HARI ANAK INTERNASIONAL

Hari Anak Internasional atau Hari Perlindungan Anak Sedunia merupakan hari spesial yang diperingati berbagai negara baik di Asia, Eropa, bahkan Amerika. Hari Anak Internasional diperingati setiap tanggal 1 Juni. Hal ini berbeda dengan hari Anak Sedunia yang diadakan setiap tanggal 20 November. Berbeda pula dengan peringatan Hari Anak Nasional setiap tanggal 23 Juli.

Ada banyak peringatan tentang hari anak. Tentunya setiap peringatan tersebut memiliki fokus tujuan yang berbeda beda.
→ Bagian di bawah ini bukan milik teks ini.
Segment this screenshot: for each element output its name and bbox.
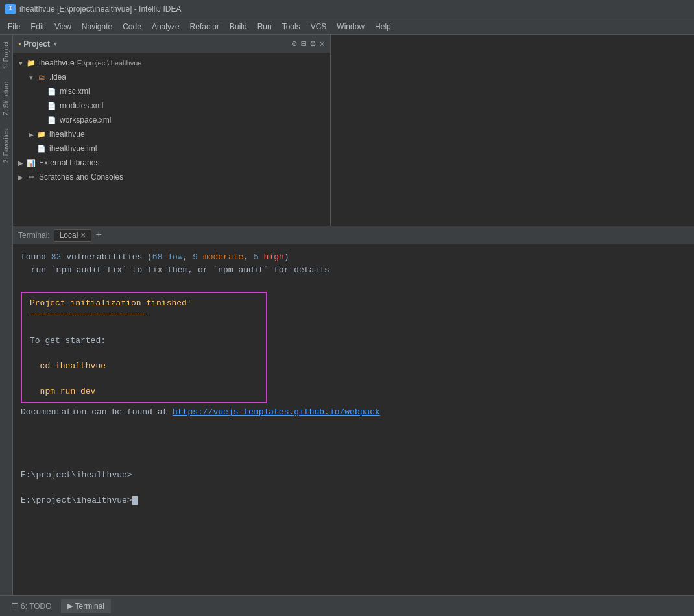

Untuk Hari Anak Internasional sendiri, tujuan peringatannya meliputi:

  • Memberikan perlindungan dan menghargai hak-hak anak di seluruh dunia;
  • Menjamin pendidikan bagi anak-anak di seluruh dunia;
  • Penghapusan eksploitasi anak yang berupa mempekerjakan anak di bawah umur.

Anak merupakan masa depan keluarga dan bangsa. Oleh karena itu, penting bagi para orang tua untuk memahami hak-hak anak supaya bisa menunjang kehidupan mereka di masa depan.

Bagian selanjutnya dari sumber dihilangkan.